A simple demonstration program, with the file name of GestureGame.exe, shipped with Live Vision's development kit in late July (though it has been available internally at Microsoft since February). The demonstration, with source included, offers a simple level of interactivity, allowing the user to "touch" and interact with floating objects on the screen. The user is not displayed; rather, only motion is detected. The white splotch on the above screenshot is actually a moving hand.
GestureTek also displayed face-tracking technology, as seen above. The program very quickly recognizes a user's face, detecting facial structure and features, and is able to track it.
As seen in the photograph, a yellow box surrounds this user's face. He is able to move around rapidly, and the box stays with him, moving fluidly in real time. When another user steps on screen, the box still maintains its link with the original user. When the original user leaves, the tracker - looking for the closest match to the original face - moves on to the newcomer. If the original user comes back, the box returns. It's very smart, but unfortunately is not included in the Live Vision development kit, and must be licensed directly from GestureTek.
Building on its face tracking technology, GestureTek has also developed a solution for tracking individual, non-facial objects on-screen, such as handheld peripherals. This is done in a remarkably simple manner. The tracker looks at an object's color and shape, and is able capture and track it in a number of ways.
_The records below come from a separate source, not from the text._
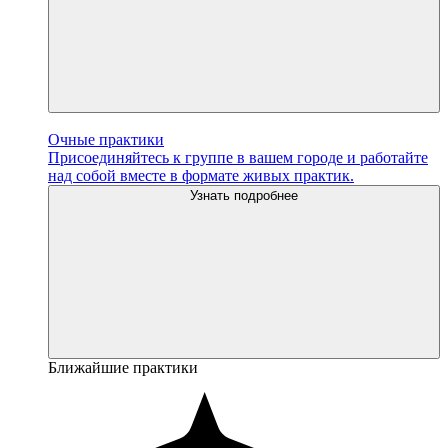
Очные практики
Присоединяйтесь к группе в вашем городе и работайте
над собой вместе в формате живых практик.
Узнать подробнее
Ближайшие практики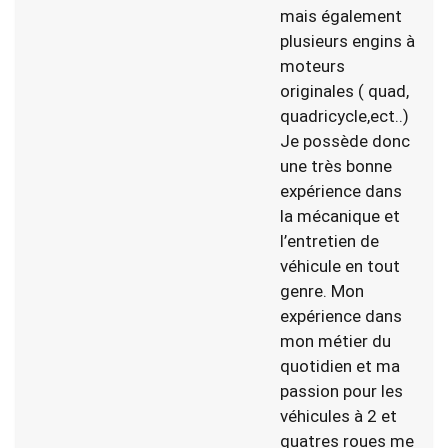
mais également
plusieurs engins à
moteurs
originales ( quad,
quadricycle,ect..)
Je possède donc
une très bonne
expérience dans
la mécanique et
l’entretien de
véhicule en tout
genre. Mon
expérience dans
mon métier du
quotidien et ma
passion pour les
véhicules à 2 et
quatres roues me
Objects can be moved around rapidly, such as in the face tracker technology. They can be rotated and moved with relative ease. They can also, by way of tracking an objects size, be detected spatially: that is, theoretically, a peripheral's distance from the screen can be tracked in real-time, which is more than mildly reminiscent of Nintendo's Wii controller.
The first demo shown looks a bit like the GestureTek-developed Wizard's Cavern. A peripheral - in this case, a foam "magic wand" with a bright blue bulb at the end- is used to trace lines and patterns on-screen. The program recognizes the accuracy of the pattern, and the "sparkles" that emanate on screen sense speed, so that a slow movement can cause a thicker line.
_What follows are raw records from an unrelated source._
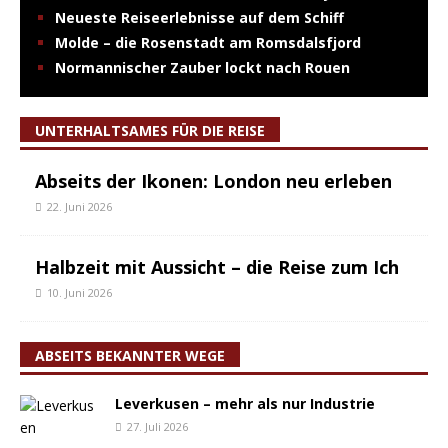
Neueste Reiseerlebnisse auf dem Schiff
Molde – die Rosenstadt am Romsdalsfjord
Normannischer Zauber lockt nach Rouen
UNTERHALTSAMES FÜR DIE REISE
Abseits der Ikonen: London neu erleben
22. Juni 2026
Halbzeit mit Aussicht – die Reise zum Ich
10. Juni 2026
ABSEITS BEKANNTER WEGE
Leverkusen – mehr als nur Industrie
27. Juli 2026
The most impressive of GestureTek's technology was its early work at depth perception. As seen here, an object - in this case, a foam sword with brightly colored features - is tracked in real time, spatially. The tracking boxes shrink as the object is moved away from the screen, and grow as it comes closer.
It might be tempting to perceive this technology as a threat to Nintendo's Wii controller, but it should be noted that GestureTek itself isn't banking on this, considering its limitations.
"It's just a demo," shrugged GestureTek CTO Francis MacDougall when pressed, admitting that he doesn't see brightly-colored peripherals being popular among publishers.
The Xbox 360 Live Vision camera ships September 19 in the United States, along with TotemBall, the first and thus far only game announced with gestural controls. The accessory is compatible with Microsoft Game Studios' already-shipped Uno as a video conference mechanism, and according to Jeff Stone, "seven or so casual games" will be shipping this fall with video chat options. Confirmed titles using DigiMask's face mapping technology include Activision's World Series of Poker and UbiSoft's Rainbow Six Vegas. Development kits are available from Microsoft as of July.